Unitree G1 - Phase 1: Baseline Locomotion (Frozen Arms)
This checkpoint represents a trained policy for the Unitree G1 humanoid robot, focusing on stable bipedal locomotion with frozen arms.
Model Description
This is a PPO-trained locomotion policy for the Unitree G1 29-DOF humanoid robot, trained in NVIDIA Isaac Gym.

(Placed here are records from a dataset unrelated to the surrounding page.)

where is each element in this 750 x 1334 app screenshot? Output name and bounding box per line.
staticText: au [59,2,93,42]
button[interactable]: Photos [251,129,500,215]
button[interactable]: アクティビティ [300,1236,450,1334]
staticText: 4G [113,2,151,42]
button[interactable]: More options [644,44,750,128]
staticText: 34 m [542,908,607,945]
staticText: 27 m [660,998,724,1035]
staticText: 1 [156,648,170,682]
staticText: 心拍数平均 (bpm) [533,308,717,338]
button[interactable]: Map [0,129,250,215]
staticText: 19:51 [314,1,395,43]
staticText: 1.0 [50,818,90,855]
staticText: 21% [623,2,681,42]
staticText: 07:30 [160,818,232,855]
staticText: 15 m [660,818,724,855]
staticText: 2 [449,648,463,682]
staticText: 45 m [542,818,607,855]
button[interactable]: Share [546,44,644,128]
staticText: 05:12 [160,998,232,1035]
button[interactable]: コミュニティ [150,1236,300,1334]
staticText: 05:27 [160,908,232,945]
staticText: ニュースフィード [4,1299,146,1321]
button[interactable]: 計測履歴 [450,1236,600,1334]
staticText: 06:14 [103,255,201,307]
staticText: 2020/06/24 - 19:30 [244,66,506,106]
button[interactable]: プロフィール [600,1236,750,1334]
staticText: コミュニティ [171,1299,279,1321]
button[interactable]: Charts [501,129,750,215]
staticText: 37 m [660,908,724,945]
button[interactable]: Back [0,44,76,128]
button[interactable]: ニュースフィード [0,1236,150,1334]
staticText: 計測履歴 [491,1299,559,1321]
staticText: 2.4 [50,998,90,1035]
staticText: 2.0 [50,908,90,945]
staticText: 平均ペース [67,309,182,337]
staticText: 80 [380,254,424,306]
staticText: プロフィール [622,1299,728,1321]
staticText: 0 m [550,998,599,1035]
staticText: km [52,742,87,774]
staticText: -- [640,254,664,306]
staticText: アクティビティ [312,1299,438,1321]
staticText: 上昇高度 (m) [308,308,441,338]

Phase 1 focuses on establishing baseline walking behavior with arms held in a fixed position, allowing the legs and torso to learn stable locomotion patterns.

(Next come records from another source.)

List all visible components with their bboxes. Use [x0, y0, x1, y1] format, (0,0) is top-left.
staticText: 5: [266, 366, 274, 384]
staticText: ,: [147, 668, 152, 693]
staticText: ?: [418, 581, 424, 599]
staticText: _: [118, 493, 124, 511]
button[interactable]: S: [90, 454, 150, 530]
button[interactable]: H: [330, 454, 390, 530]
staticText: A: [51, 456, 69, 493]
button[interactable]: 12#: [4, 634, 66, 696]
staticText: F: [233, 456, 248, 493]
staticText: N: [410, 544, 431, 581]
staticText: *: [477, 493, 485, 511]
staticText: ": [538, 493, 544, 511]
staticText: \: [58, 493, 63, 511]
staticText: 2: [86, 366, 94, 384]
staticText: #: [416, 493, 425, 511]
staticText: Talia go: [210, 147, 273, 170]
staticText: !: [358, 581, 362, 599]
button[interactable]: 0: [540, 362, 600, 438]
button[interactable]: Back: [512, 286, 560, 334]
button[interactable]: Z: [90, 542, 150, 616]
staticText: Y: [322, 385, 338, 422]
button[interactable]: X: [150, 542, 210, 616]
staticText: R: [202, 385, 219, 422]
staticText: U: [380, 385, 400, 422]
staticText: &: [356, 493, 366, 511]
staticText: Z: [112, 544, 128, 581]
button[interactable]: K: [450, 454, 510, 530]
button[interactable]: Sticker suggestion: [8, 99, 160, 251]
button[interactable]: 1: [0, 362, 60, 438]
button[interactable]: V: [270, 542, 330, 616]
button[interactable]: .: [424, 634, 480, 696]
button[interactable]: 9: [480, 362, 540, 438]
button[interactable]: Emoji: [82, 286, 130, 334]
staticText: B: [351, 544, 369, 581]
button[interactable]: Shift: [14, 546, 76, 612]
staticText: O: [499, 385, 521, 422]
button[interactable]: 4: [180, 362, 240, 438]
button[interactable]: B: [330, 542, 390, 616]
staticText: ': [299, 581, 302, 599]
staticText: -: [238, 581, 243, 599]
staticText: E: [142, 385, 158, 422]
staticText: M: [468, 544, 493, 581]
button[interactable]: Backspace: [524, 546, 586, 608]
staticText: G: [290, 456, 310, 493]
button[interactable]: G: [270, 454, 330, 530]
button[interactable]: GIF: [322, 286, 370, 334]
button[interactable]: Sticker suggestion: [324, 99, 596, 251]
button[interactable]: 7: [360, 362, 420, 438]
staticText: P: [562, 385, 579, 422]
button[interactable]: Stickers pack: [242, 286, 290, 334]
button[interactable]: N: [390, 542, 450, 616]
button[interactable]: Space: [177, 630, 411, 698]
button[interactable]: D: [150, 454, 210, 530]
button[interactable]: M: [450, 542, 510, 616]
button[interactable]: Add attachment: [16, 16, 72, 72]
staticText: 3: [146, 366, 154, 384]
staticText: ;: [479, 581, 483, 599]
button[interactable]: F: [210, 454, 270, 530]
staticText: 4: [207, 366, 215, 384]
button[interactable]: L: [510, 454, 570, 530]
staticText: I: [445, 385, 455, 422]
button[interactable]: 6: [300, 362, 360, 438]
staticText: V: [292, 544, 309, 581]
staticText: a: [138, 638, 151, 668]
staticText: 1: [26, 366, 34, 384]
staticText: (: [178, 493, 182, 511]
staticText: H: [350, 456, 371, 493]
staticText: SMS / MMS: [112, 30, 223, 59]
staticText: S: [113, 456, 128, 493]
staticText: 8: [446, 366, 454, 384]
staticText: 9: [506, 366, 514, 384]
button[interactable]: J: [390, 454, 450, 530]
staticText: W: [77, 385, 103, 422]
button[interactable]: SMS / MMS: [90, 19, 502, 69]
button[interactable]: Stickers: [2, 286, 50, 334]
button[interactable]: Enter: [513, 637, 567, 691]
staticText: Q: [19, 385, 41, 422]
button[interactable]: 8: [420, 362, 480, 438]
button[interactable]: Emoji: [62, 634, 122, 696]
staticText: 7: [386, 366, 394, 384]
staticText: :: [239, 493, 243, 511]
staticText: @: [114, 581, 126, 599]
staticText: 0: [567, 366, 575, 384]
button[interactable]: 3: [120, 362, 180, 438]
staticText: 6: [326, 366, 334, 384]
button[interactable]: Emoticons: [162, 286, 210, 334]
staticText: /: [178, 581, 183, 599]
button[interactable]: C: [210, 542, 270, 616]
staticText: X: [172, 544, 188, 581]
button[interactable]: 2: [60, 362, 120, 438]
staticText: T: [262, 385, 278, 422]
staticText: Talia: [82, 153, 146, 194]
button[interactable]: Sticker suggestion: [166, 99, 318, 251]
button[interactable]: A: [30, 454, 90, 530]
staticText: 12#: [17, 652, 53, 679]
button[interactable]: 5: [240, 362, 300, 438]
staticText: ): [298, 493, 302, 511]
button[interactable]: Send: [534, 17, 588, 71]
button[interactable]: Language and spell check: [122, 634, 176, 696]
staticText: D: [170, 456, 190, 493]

Training Framework: Isaac Gym (GPU-accelerated physics simulation) Algorithm: Proximal Policy Optimization (PPO) Robot: Unitree G1 (29 DOF humanoid) Policy Type: Actor-Critic with continuous actions
Training Details
Configuration
- DOF: 29 (12 legs + 3 waist + 14 arms)
- Active DOF: 15 (legs + waist only, arms frozen)
- Parallel Environments: 4096
- Training Device: NVIDIA GeForce RTX 4080 SUPER
- Total Iterations: 5,000
- Training Time: ~1.2 hours
- Training Speed: 4,253 iterations/hour (~89,000-94,000 steps/second)
Training Command
python train_rl.py task=g1_curriculum_phase1 headless=true
Hyperparameters
- Learning Rate: Default PPO settings
- Batch Size: 4096 environments
- Horizon Length: 24 steps
- Discount Factor (gamma): 0.99
- GAE Lambda: 0.95
Reward Design
- Alive Reward: 5.0 (primary focus on survival and stability)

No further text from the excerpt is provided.